Assunto 1: Nem nas canelas.

O On the Rock (que tive a honra de criar) hoje estás nas mãos do Gustavo (Bafo), Felipe (Oasis) e Thiago (Lorena), os meninos que comandam o cultural Taxi Virtual, que, inclusive virou um fanzine!
O programa está muito melhor do que quando era comandado por mim, pelo outro Thiago, o Brigadeiro e pelo Ângelo (o Coca ou Shun para outros). Não chego nem nas canelas dos manos.

A primeira música dessa edição aí do On the Rock é The Jimmy Chamberlin Complex, primeiro disco do projeto paralelo do ex-batera do Smashing Pumpkins. Sonzera.

Assunto 2: E o mensalinho, vai aí?

De pato pra ganso. No fim da semana passada comentei no ótimo blogue da Lucia Hippolito que havia notado o sumiço na mídia do caso o Mensalão Mineiro, que em 98 angariou fundos (desviados, entre outros, de estatais) pra campanha do PSDB a governo do estado de MG.
Na época houve tremendo esforço (inclusive do PT que tem políticos envolvidos em repasses de verbas) para que não se criasse uma CPI exclusiva para o caso.

Lá no blogue da Lucia tem os nomes da figuras envolvidas, nas palavras dela:

Segundo a denúncia do procurador-geral, Walfrido dos Mares Guia, Eduardo Azeredo, Clésio Andrade, Cláudio Mourão, Marcos Valério, Cristiano Paz e Ramon Hollerbach são acusados de peculato e lavagem de dinheiro.

É coisa grande.

O procurador-geral é o Joaquim Barbosa, o mesmo juiz do Mensalão do PT.

Assunto 3: Pra se divertir com um frango.


Isso aí é a melhor descoberta dos últimos 3 anos. Trata-se de uma campanha publicitária de enorme sucesso da marca Burguer King.
Clicando no site vc pode interagir com esse frango aí acima. É só digitar (em inglês) alguma ação (jump, run, dance, citando exemplos comuns) que o frango irá obedecê-lo. Mas não tente sacaniá-lo. Se digitar uma ação considerada imprópria o frango vai te.... vai lá ver!

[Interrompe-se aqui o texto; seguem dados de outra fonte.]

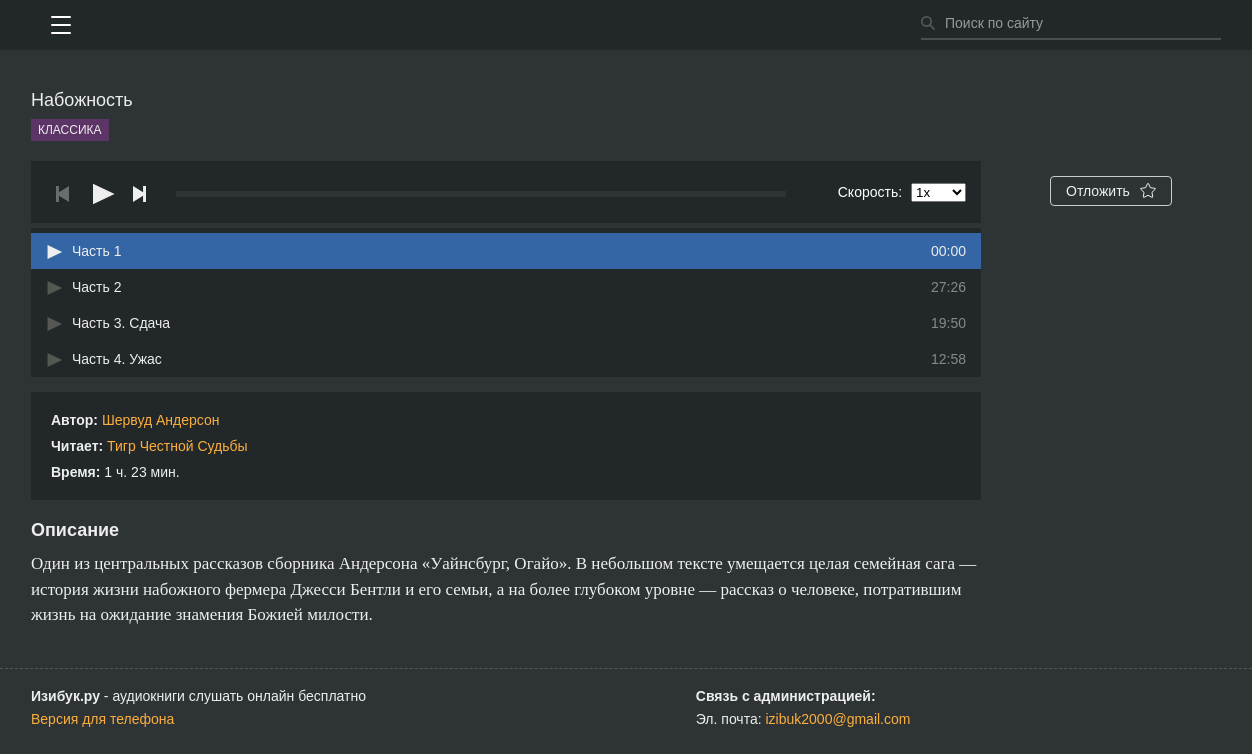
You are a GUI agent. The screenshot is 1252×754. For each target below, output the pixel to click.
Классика (70, 130)
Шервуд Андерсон (161, 420)
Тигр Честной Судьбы (177, 446)
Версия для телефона (102, 719)
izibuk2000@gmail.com (838, 719)
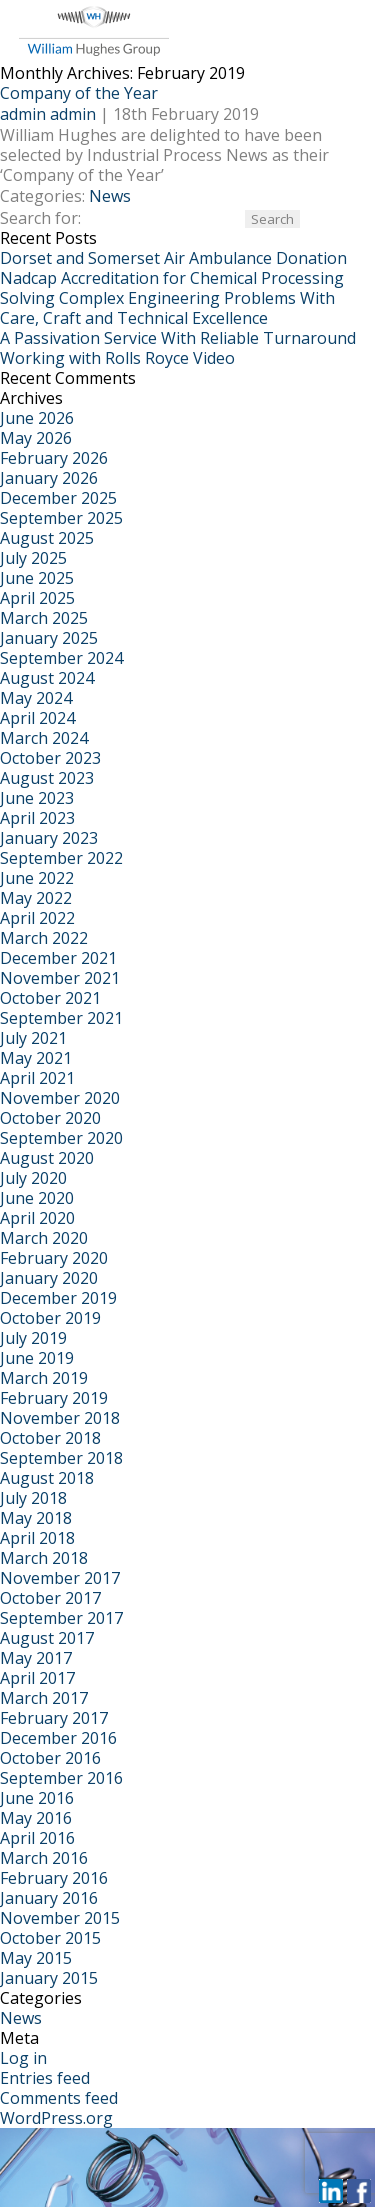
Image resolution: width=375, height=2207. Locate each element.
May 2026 (36, 438)
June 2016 (37, 1798)
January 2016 (49, 1898)
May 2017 (36, 1658)
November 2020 (60, 1098)
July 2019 (33, 1338)
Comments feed (59, 2098)
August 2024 (47, 678)
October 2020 (50, 1118)
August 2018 (47, 1478)
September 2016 (61, 1778)
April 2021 (37, 1078)
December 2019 (58, 1298)
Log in (23, 2058)
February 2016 (54, 1878)
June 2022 (37, 878)
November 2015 (60, 1918)
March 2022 (44, 938)
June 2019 (37, 1358)
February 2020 (54, 1258)
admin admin (48, 114)
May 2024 (36, 698)
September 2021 (61, 1018)
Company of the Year (79, 93)
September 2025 (61, 518)
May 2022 (36, 898)
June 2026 (37, 418)
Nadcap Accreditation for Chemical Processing (172, 278)
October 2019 (50, 1318)
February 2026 (54, 458)
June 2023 (37, 798)
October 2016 (50, 1758)
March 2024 (44, 738)
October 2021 (50, 998)
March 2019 (44, 1378)
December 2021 (58, 958)
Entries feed (45, 2078)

Foi dica da Andréa, que já demorou pra criar um blogue.

Ótima semana!

21/11/2007

A gente só gosta de notícias ruins.

Assunto 1: Jornal Contexto pras meninas.

As moçoilas Cris e Maga irão receber daqui alguns dias uma edição de LUXO em suas casas. Elas pediram aqui (post de 04-10) e finalmente tive a vergonha na cara de enviar.
Boa leitura.

Se ficou com inveja, é só pedir que a gente envia, mó prazer.


Assunto 2: Notícias Mentirosas? Ou Ruins?

Cepal: número de pobres na América Latina é o menor dos últimos 17 anos

Martha Beck - O Globo

BRASÍLIA - O crescimento econômico da América Latina permitiu que 15 milhões de pessoas saíssem da pobreza e 10 milhões deixassem de ser indigentes na região em 2006, segundo levantamento da Comissão Econômica para América Latina e Caribe (Cepal). O "Panorama Social da América Latina" estima que a região deve encerrar 2007 com uma população pobre de 190 milhões de pessoas, o número mais baixo dos últimos 17 anos.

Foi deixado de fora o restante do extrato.